Work instructions:
Note how many lines in the entries below contain the string "Chiang", and answer with that number and no other text.

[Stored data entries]
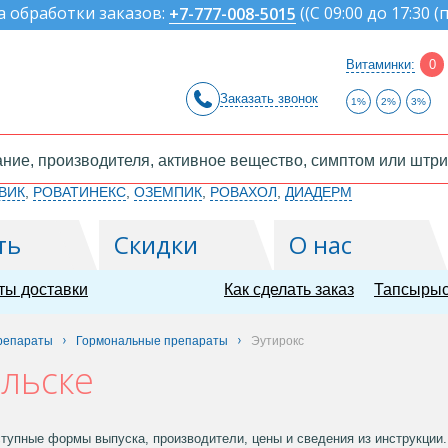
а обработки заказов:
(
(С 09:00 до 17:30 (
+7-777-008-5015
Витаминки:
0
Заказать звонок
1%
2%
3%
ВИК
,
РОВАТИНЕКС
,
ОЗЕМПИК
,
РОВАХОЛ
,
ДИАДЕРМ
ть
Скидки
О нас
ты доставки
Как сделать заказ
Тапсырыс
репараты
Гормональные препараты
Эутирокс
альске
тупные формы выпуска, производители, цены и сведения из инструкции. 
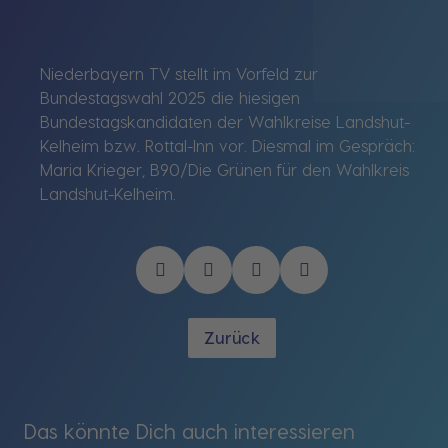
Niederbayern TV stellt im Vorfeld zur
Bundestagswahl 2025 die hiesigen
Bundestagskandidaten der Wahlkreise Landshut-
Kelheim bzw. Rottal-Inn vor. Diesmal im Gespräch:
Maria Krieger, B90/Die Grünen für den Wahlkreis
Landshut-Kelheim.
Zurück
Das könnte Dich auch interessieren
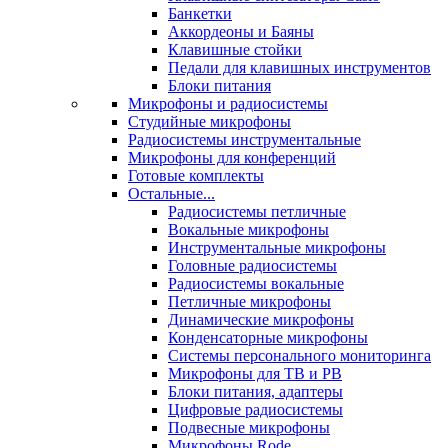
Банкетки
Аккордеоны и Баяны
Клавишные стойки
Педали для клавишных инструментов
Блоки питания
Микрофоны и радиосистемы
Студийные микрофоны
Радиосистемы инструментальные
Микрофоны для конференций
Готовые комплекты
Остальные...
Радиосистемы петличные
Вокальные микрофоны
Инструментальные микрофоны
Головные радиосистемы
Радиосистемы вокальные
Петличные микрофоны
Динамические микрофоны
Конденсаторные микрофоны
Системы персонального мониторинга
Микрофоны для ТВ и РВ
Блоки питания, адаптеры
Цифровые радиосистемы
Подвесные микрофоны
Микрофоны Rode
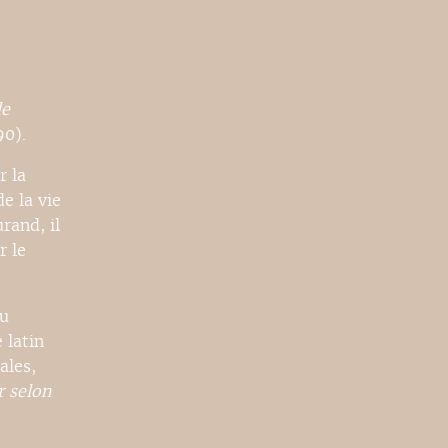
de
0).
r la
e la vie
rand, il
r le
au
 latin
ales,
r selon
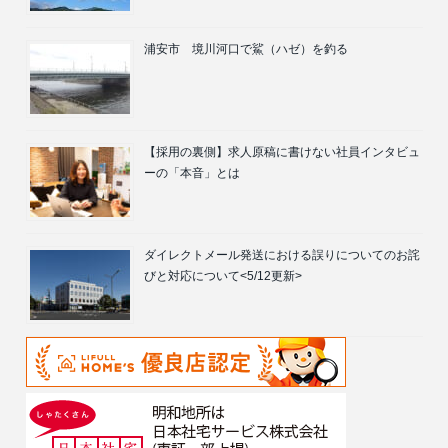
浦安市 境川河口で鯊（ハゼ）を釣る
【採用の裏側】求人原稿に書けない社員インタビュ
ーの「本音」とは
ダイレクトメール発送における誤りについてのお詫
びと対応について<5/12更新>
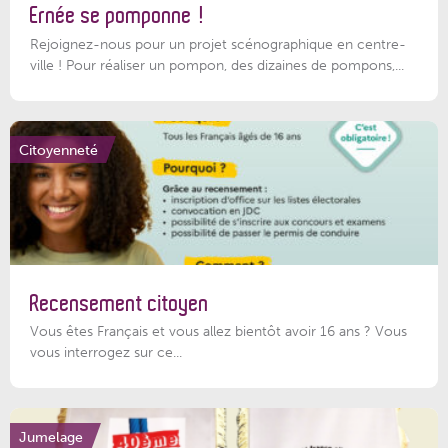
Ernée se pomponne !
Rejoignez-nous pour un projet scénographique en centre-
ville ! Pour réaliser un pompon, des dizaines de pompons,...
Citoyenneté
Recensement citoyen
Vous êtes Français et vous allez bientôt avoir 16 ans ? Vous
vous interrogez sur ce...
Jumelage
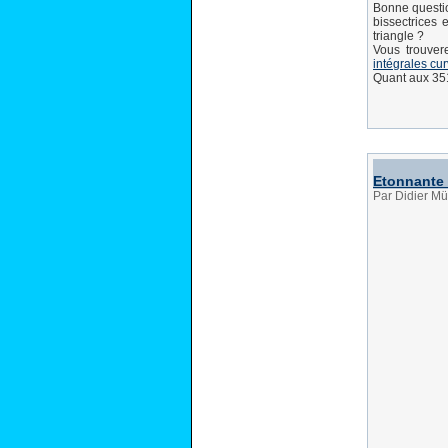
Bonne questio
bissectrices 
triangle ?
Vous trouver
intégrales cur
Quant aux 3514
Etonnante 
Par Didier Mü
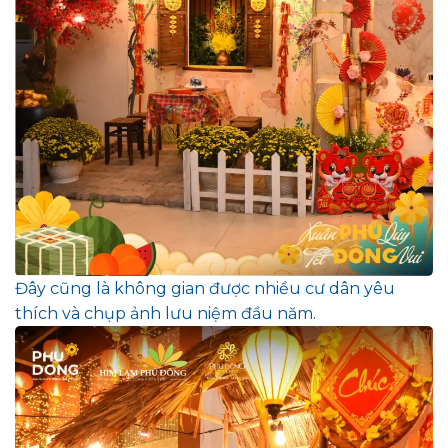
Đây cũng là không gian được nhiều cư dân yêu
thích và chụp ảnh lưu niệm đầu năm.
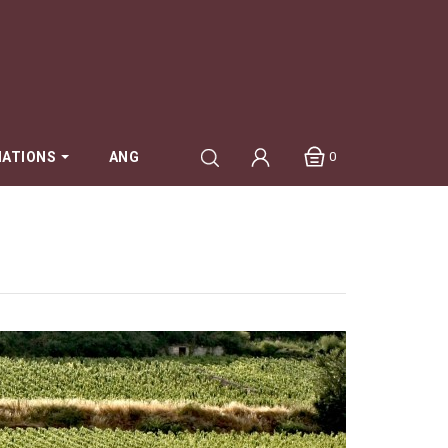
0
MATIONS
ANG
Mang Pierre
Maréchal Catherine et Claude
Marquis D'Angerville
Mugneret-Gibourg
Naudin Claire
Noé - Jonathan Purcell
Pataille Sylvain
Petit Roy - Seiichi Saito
--
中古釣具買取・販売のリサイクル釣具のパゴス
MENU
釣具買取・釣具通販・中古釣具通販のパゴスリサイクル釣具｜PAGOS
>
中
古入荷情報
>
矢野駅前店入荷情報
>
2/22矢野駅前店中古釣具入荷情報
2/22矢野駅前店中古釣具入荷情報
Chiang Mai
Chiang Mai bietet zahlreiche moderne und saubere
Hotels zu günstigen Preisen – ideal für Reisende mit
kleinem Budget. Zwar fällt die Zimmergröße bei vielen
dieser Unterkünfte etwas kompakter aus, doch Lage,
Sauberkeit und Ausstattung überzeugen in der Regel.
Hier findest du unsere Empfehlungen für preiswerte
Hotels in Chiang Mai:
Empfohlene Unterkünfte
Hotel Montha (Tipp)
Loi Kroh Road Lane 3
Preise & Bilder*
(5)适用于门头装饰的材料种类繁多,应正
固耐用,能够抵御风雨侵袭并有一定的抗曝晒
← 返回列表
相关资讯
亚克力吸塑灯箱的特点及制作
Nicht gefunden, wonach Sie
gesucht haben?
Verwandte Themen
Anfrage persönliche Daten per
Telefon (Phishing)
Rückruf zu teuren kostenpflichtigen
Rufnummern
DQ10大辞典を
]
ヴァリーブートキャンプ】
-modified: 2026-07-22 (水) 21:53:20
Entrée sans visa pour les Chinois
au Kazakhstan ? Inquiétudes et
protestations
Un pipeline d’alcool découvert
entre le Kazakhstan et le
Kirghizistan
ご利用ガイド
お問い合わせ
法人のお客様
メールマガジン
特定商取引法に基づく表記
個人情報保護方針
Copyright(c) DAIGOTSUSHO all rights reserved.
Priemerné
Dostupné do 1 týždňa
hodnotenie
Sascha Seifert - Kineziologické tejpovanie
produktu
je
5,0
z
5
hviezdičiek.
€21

Response to this task:
3